His other works include:
- Sermons for Prisons &c (1790).
- On the Prevention of Crimes and the Advantages of Solitary Confinement (1790).
- Meditations of a Recluse, chiefly on Religious Subjects (1800).
- A Thanksgiving Sermon for the Peace (1802).
- A Secular Essay, containing a View of Events connected with the Ecclesiastical History of England during the 18th Century (1802).
- The Restoration of Family Worship recommended, in Discourses selected, with alterations, from Dr. Doddridge (1804) .
- Lectures on the Acts of the Apostles(1806, 2 vols)..
- Of the Religious Improvement of Prisons, an Assize Sermon (1808).
- Meditations for the Aged, adapted to the Progress of Human Life (1810 four editions).
- Meditations for Penitents (1813).
- Reflections adapted to the Holy Seasons of the Christian and Ecclesiastical Year.
- Reflections upon the Ordination Service.
- Contemplations on the Last Discourses of our Blessed Saviour with His Disciples as recorded in the Gospel of St. John, (1822).
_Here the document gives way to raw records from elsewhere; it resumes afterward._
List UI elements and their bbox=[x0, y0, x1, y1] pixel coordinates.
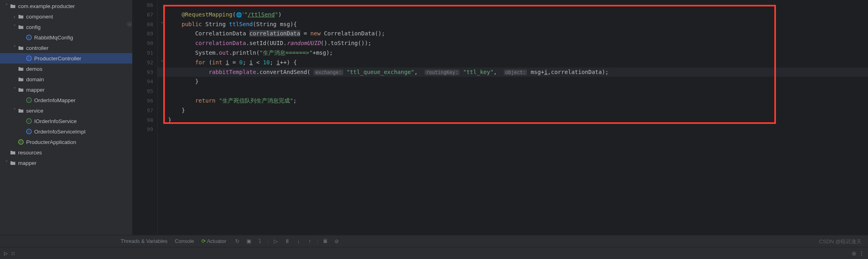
fold-marker[interactable] bbox=[158, 86, 166, 96]
fold-column[interactable]: ˅˅ bbox=[158, 0, 166, 134]
pause-icon[interactable]: ⏸ bbox=[283, 237, 291, 245]
code-line[interactable]: System.out.println("生产消息======>"+msg); bbox=[158, 48, 868, 58]
tree-item-rabbitmqconfig[interactable]: CRabbitMqConfig bbox=[0, 32, 132, 43]
fold-marker[interactable] bbox=[158, 68, 166, 77]
editor-pane: 868788o8990919293949596979899 ˅˅ @Reques… bbox=[133, 0, 868, 235]
package-icon bbox=[10, 3, 16, 9]
tree-item-iorderinfoservice[interactable]: IIOrderInfoService bbox=[0, 116, 132, 126]
debug-tab-actuator[interactable]: ⟳ Actuator bbox=[201, 238, 226, 244]
gutter-line[interactable]: 90 bbox=[133, 39, 153, 48]
chevron-down-icon[interactable]: ˅ bbox=[11, 24, 18, 30]
step-over-icon[interactable]: ⤵ bbox=[256, 237, 264, 245]
step-into-icon[interactable]: ↓ bbox=[294, 237, 302, 245]
code-line[interactable]: } bbox=[158, 77, 868, 86]
gutter-line[interactable]: 93 bbox=[133, 68, 153, 77]
chevron-down-icon[interactable]: ˅ bbox=[3, 160, 10, 166]
tree-item-label: IOrderInfoService bbox=[34, 118, 77, 124]
code-line[interactable]: return "生产死信队列生产消息完成"; bbox=[158, 96, 868, 106]
tree-item-domain[interactable]: domain bbox=[0, 74, 132, 84]
chevron-down-icon[interactable]: ˅ bbox=[11, 86, 18, 93]
tree-item-mapper[interactable]: ˅mapper bbox=[0, 158, 132, 168]
code-line[interactable]: } bbox=[158, 106, 868, 115]
code-line[interactable]: CorrelationData correlationData = new Co… bbox=[158, 29, 868, 39]
tree-item-orderinfoserviceimpl[interactable]: COrderInfoServiceImpl bbox=[0, 126, 132, 137]
gutter-line[interactable]: 87 bbox=[133, 10, 153, 20]
terminal-icon[interactable]: □ bbox=[12, 251, 14, 256]
package-icon bbox=[18, 45, 24, 51]
class-icon: C bbox=[26, 34, 32, 41]
gutter-line[interactable]: 88o bbox=[133, 20, 153, 29]
fold-marker[interactable] bbox=[158, 77, 166, 86]
fold-marker[interactable] bbox=[158, 106, 166, 115]
step-out-icon[interactable]: ↑ bbox=[306, 237, 314, 245]
tree-item-mapper[interactable]: ˅mapper bbox=[0, 84, 132, 95]
editor-gutter[interactable]: 868788o8990919293949596979899 bbox=[133, 0, 158, 235]
gutter-line[interactable]: 99 bbox=[133, 125, 153, 134]
gutter-line[interactable]: 97 bbox=[133, 106, 153, 115]
fold-marker[interactable]: ˅ bbox=[158, 20, 166, 29]
fold-marker[interactable]: ˅ bbox=[158, 58, 166, 68]
tree-item-producterapplication[interactable]: ProducterApplication bbox=[0, 137, 132, 147]
gutter-line[interactable]: 94 bbox=[133, 77, 153, 86]
tree-item-component[interactable]: ›component bbox=[0, 11, 132, 22]
tree-item-label: config bbox=[26, 24, 41, 30]
code-line[interactable]: @RequestMapping(🌐˅"/ttlSend") bbox=[158, 10, 868, 20]
fold-marker[interactable] bbox=[158, 29, 166, 39]
chevron-right-icon[interactable]: › bbox=[11, 13, 18, 20]
package-icon bbox=[18, 86, 24, 93]
fold-marker[interactable] bbox=[158, 96, 166, 106]
package-icon bbox=[18, 66, 24, 72]
gutter-override-icon[interactable]: o bbox=[127, 22, 132, 27]
more-icon[interactable]: ⋮ bbox=[859, 251, 864, 256]
gutter-line[interactable]: 92 bbox=[133, 58, 153, 68]
tree-item-controller[interactable]: ˅controller bbox=[0, 43, 132, 53]
fold-marker[interactable] bbox=[158, 115, 166, 125]
stop-icon[interactable]: ▣ bbox=[245, 237, 253, 245]
tree-item-label: demos bbox=[26, 66, 43, 72]
tree-item-productercontroller[interactable]: CProducterController bbox=[0, 53, 132, 64]
tree-item-com-example-producter[interactable]: ˅com.example.producter bbox=[0, 1, 132, 11]
tree-item-label: component bbox=[26, 14, 53, 20]
code-line[interactable]: for (int i = 0; i < 10; i++) { bbox=[158, 58, 868, 68]
tree-item-orderinfomapper[interactable]: IOrderInfoMapper bbox=[0, 95, 132, 105]
gutter-line[interactable]: 91 bbox=[133, 48, 153, 58]
svg-text:C: C bbox=[28, 57, 30, 60]
chevron-down-icon[interactable]: ˅ bbox=[3, 3, 10, 9]
code-line[interactable]: correlationData.setId(UUID.randomUUID().… bbox=[158, 39, 868, 48]
code-line[interactable]: } bbox=[158, 115, 868, 125]
tree-item-service[interactable]: ˅service bbox=[0, 105, 132, 116]
target-icon[interactable]: ◎ bbox=[852, 251, 856, 256]
code-area[interactable]: ˅˅ @RequestMapping(🌐˅"/ttlSend") public … bbox=[158, 0, 868, 235]
fold-marker[interactable] bbox=[158, 48, 166, 58]
code-line[interactable] bbox=[158, 86, 868, 96]
fold-marker[interactable] bbox=[158, 0, 166, 10]
code-line[interactable]: public String ttlSend(String msg){ bbox=[158, 20, 868, 29]
tree-item-resources[interactable]: resources bbox=[0, 147, 132, 158]
chevron-down-icon[interactable]: ˅ bbox=[11, 107, 18, 114]
gutter-line[interactable]: 96 bbox=[133, 96, 153, 106]
chevron-down-icon[interactable]: ˅ bbox=[11, 45, 18, 51]
svg-text:C: C bbox=[28, 36, 30, 39]
gutter-line[interactable]: 98 bbox=[133, 115, 153, 125]
tree-item-demos[interactable]: demos bbox=[0, 64, 132, 74]
class-icon: C bbox=[26, 128, 32, 135]
code-line[interactable] bbox=[158, 0, 868, 10]
debug-tab-console[interactable]: Console bbox=[175, 238, 194, 244]
code-line[interactable] bbox=[158, 125, 868, 134]
tree-item-config[interactable]: ˅config bbox=[0, 22, 132, 32]
debug-tab-threads[interactable]: Threads & Variables bbox=[121, 238, 168, 244]
project-tree[interactable]: ˅com.example.producter›component˅configC… bbox=[0, 0, 133, 235]
gutter-line[interactable]: 86 bbox=[133, 0, 153, 10]
fold-marker[interactable] bbox=[158, 39, 166, 48]
resume-icon[interactable]: ▷ bbox=[272, 237, 280, 245]
run-icon[interactable]: ▷ bbox=[4, 251, 8, 256]
gutter-line[interactable]: 89 bbox=[133, 29, 153, 39]
fold-marker[interactable] bbox=[158, 10, 166, 20]
gutter-line[interactable]: 95 bbox=[133, 86, 153, 96]
restart-icon[interactable]: ↻ bbox=[234, 237, 242, 245]
fold-marker[interactable] bbox=[158, 125, 166, 134]
code-line[interactable]: rabbitTemplate.convertAndSend( exchange:… bbox=[158, 68, 868, 77]
tree-item-label: controller bbox=[26, 45, 49, 51]
mute-breakpoints-icon[interactable]: ⊘ bbox=[333, 237, 341, 245]
evaluate-icon[interactable]: 🖩 bbox=[322, 237, 330, 245]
- A Sketch of the History of Churches in England, applied to the purposes of the Society for Promoting the Building and Enlargement of Churches and Chapels (1818).
- An Abridgment of Cave's Primitive Christianity.
- Memoir of the Rev. Hugh Moises, A.M; privately printed in 1823, and reprinted in Nichols's Illustrations of Literature, vol. v.